Classification and regression tasks are very similar. If done, for example, via neural networks, then a network for regression will differ from the corresponding network for classification only in activation function of the output neuron and the loss function.

The idea is to bin the target variable for the regression task, make a classification on the binned labels, and then use predict_proba to get the probability of the predicted values to be in a certain interval.

The prediction probability for the initial regression task can be estimated based on the results of predict_proba for the corresponding classification.

This is how it can be done for the same toy problem as shown on the picture in the question. The task is to learn a 1-D gaussian function

def gaussian(x, mu, sig):
    return np.exp(-np.square((x-mu)/sig)/2)

given some training data.

I build the following neural network in Keras:

enter image description here

The network is trained simultaneously for both classification and regression. It splits only in the last layer. The input is one-dimensional. The hidden layer has 10 neurons. The output layer for regression is one neuron with the linear activation. The output layer for classification has several softmax neurons. Their amount depends on how many bins are filled with target variables.

In this toy example, I have 6 training data points:

# training data
x_train = np.atleast_2d([3.2487, -1.2235, -10.0, 10.0, -5.7789, 6.6834]).T
y_train = gaussian(x_train, mu, sig)

I divide the whole range were the target variable changes (0 to 1) into 10 bins. Each bin is 0.1 wide. The amount of bins can be thought of as a hyper-parameter. The more bins the closer the classification problem to the corresponding regression problem. But too many bins is probably not good.

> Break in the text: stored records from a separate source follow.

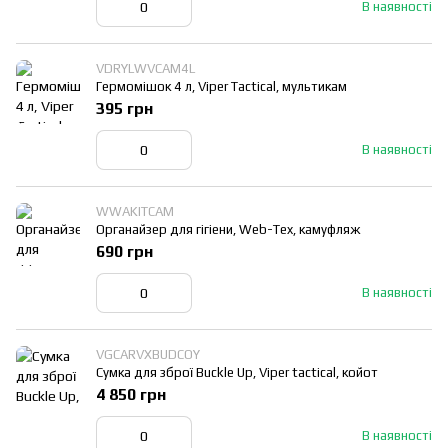
В наявності
VDRYLWVCAM4L
Гермомішок 4 л, Viper Tactical, мультикам
395 грн
В наявності
WWAKITCAM
Органайзер для гігіени, Web-Tex, камуфляж
690 грн
В наявності
VGCARVXBUDCOY
Сумка для зброї Buckle Up, Viper tactical, койот
4 850 грн
В наявності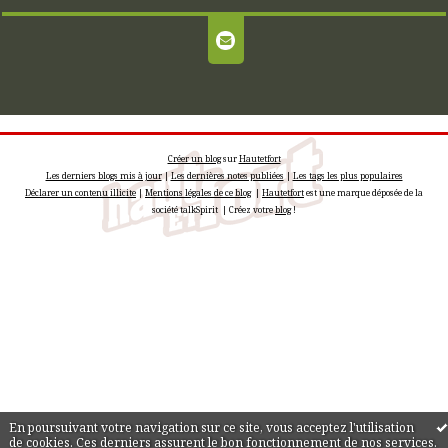
Créer un blog
sur
Hautetfort
Les derniers blogs mis à jour
|
Les dernières notes publiées
|
Les tags les plus populaires
Déclarer un contenu illicite
|
Mentions légales de ce blog
|
Hautetfort
est une marque déposée de la
société talkSpirit | Créez votre
blog
!
En poursuivant votre navigation sur ce site, vous acceptez l'utilisation
de cookies. Ces derniers assurent le bon fonctionnement de nos services.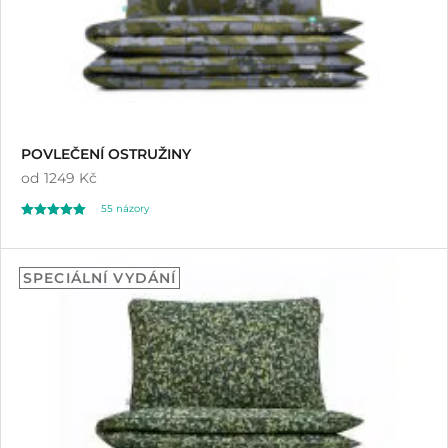
POVLEČENÍ OSTRUŽINY
od
1249 Kč
55
názory
Hodnoceno
55
4.96
SPECIÁLNÍ VYDÁNÍ
z 5 na základě
hodnocení
zákazníků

# Binning the target variable
hist, bin_edges = np.histogram(y_train, bins=np.linspace(0, 1, 11))
y_c = np.digitize(y_train, bin_edges)
n_classes = len(np.unique(y_c))

# Binarize targets for classification
lb = LabelBinarizer()
y_b = lb.fit_transform(y_c)

The training data fall into three bins. You can see in the picture why. The four points far on each side (two on the left side, and two on the right side) are all in one bin, and each of the remaining points in the middle is in a separate bin. The remaining seven bins are empty. So, the output layer for the classification task has 3 softmax neurons. I use 1-hot encoding for the labels.

This is the network:

# NNet with one input and two outputs: one for reg, another for clf
main_input = Input(shape=(1,), dtype='float32', name='main_input')
hidden = Dense(10, input_dim=1, activation='tanh')(main_input)
reg_output = Dense(1, activation='linear', name='reg_output')(hidden)
clf_output = Dense(n_classes, activation='softmax', name='clf_output')(hidden)
model = Model(inputs=[main_input], outputs=[reg_output, clf_output])

Different loss functions are used for classification and regression. I also assign different loss weights which can be thought of as another hyper-parameter.

model.compile(optimizer='adam',
              loss={'reg_output': 'mse', 'clf_output': 'categorical_crossentropy'},
              loss_weights={'reg_output': 1., 'clf_output': 0.2})

Training:

model.fit({'main_input': x_train},
          {'reg_output': y_train, 'clf_output': y_b},
          epochs=1000, verbose=0)

Running model.predict gives prediction for the regression and prediction probabilities for classification.

# Prediction for both classification and regression 
y_pred, pred_proba_c = model.predict({'main_input': x})

Each row of the array pred_proba_c contains probabilities of putting a test point to one of three classes. I estimate a regression's analogue of predict_proba by taking the maximum of these three probabilities.

# This is a regression's analogue of predict_proba 
r_pred_proba = np.max(pred_proba_c, axis=1)

This is the result. The prediction probability is shown in the bottom half of the picture.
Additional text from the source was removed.